New AJCS book sheds light on Operation Libya Dawn in the context of the revolution and counter-revolution

1 February 2021
[Aljazeera]

Al Jazeera Centre for Studies released a new e-book entitled, Operation Libya Dawn: Introductions, Contexts and the Chronicle of the Counter-Revolution, by Libyan writer and researcher Abdulrazag Elaradi on Monday, 1 February 2020.

The book documents Operation Libya Dawn, which took place in 2014, was one of the most important military operations that protected the 17 February 2011 revolution, and was not defeated by the counter-revolution. In this context, the book presents an analysis of the reasons and motives behind the operation as well as its most important stages, putting that into domestic, regional and international context with the help of the testimonies of its political and military participants.

According to the author, the book does not champion a tribe, religious ideology or Libyan party over another or promote political competition. Rather, it is an attempt to highlight an important milestone in the contemporary history of Libya and a continuation of effort exerted by the author years ago, especially as he was a witness to these events and an actor in some of its turns.

The book is divided into an introduction, five chapters and a conclusion. In the introduction, it presents some of the notions and definitions of the revolution and counter-revolution and explains how they apply to the situation in Libya.

The first chapter, “Haftar and the seeds of counter-revolution,” delves into the life of the retired general, Khalifa Haftar, describing how he became the most prominent military name in Libya’s counter-revolution. It also sheds light on the development of the counter-revolution and its different labels and slogans.

The second chapter, “The shift in conflict: war instead of politics,” examines the manifestations of resistance to Libyan institutions that transformed the conflict from a political one with democratic tools to an armed one, looking into the mechanisms used by state institutions after the revolution and civilian political elites to confront the counter-revolution, the attempts to spare Libya from a civil war, and the continuation of the constitutional experience. This chapter also reviews the presuppositions that preceded Haftar's announcement of his successive military coups, and analyses the attempts to import the Egyptian model of overthrowing elected and legitimate authority and apply it in the Libyan case despite the respective differences in social and political conditions in Libya and Egypt.

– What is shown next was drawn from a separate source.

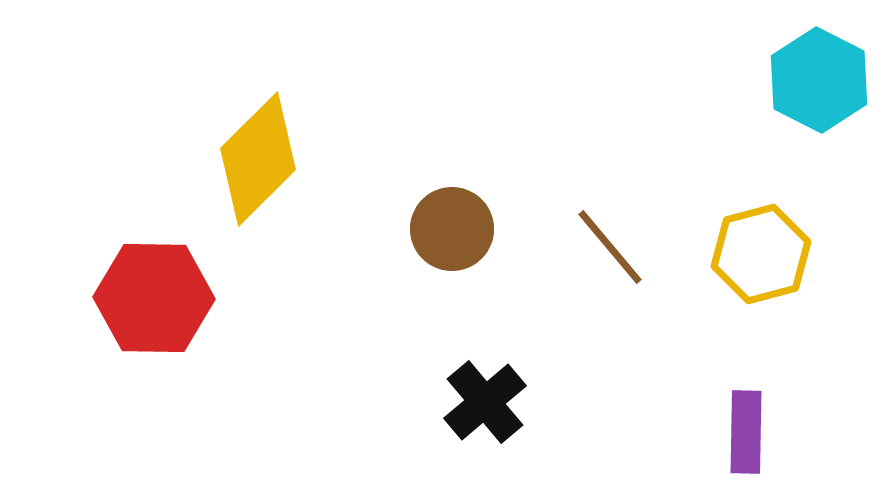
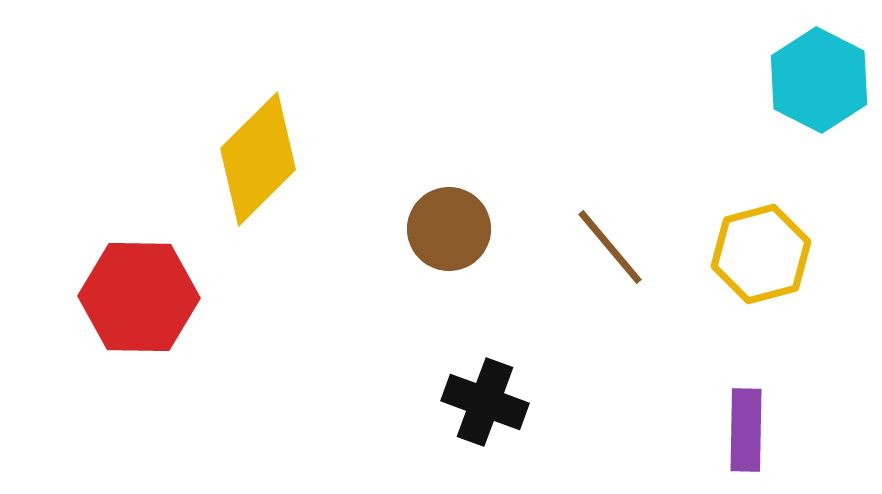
brown circle: moved 3 px left
red hexagon: moved 15 px left, 1 px up
black cross: rotated 30 degrees counterclockwise
purple rectangle: moved 2 px up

The third chapter, “The Libyan case after Libya Dawn,” discusses the internal and external scene after the launch of the operation and how the overlap of internal and external factors affected the situation in Libya, pushing it to the brink of a military coup that Libya Dawn came to stop.

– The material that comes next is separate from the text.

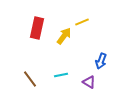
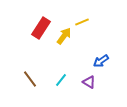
red rectangle: moved 4 px right; rotated 20 degrees clockwise
blue arrow: rotated 35 degrees clockwise
cyan line: moved 5 px down; rotated 40 degrees counterclockwise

In the fourth chapter, “Disrupting the constitutional path,” the author explores the reasons that led to the disruption of the constitutional path, touching on the legal legitimacy of Operation Libya Dawn in-depth and providing legal evidence and court rulings to confirm his premise.

However, in the fifth and last chapter, “Operation Libya Dawn: findings and conclusions,” Elaradi studies the effects of the operation from the perspective of national security, arguing that it was the first operation launched for the defence of Libyan national security.

Abdulrazag Elaradi is a Libyan writer and researcher who got involved in politics early on during the reign of Colonel Muammar Gaddafi. He joined the ranks of the Libyan opposition abroad during his stay in the United States. After his return to Libya in 1988, he continued his opposition work and writing within the narrow margin permitted at the time. Following a campaign of arrests launched by the Gaddafi regime, he left to Canada in 1998, returning in 2004. He was one of the first activists in the February 2011 revolution in Tripoli and joined the interim National Transitional Council as a representative of the capital. After the council handed power to the General National Congress in 2012, he went back to writing and research.

Elaradi’s intellectual project focuses on building a memory of the Libyan revolution. He has published three books: Khamas shidad min ajl al-huriya wa laha (“Five hard years for freedom and her”), Libya: sira’ al-huriya wa al-istibdad(“Libya and the struggle of freedom and tyranny”), and Ath-thawra al-libiya: mafasil wa tada’iyat (The Libyan revolution: milestones and inmplications). ‘Amaliyat fajr libya muqadimat’ha wa siyaqat’ha: safahat min waqa’e ath-thawra al-mudhada (Operation Libya Dawn: Introductions, Contexts and the Chronicle of the Counter-Revolution) is his fourth book in which he chronicles the overcoming of the counterrevolution in Libya.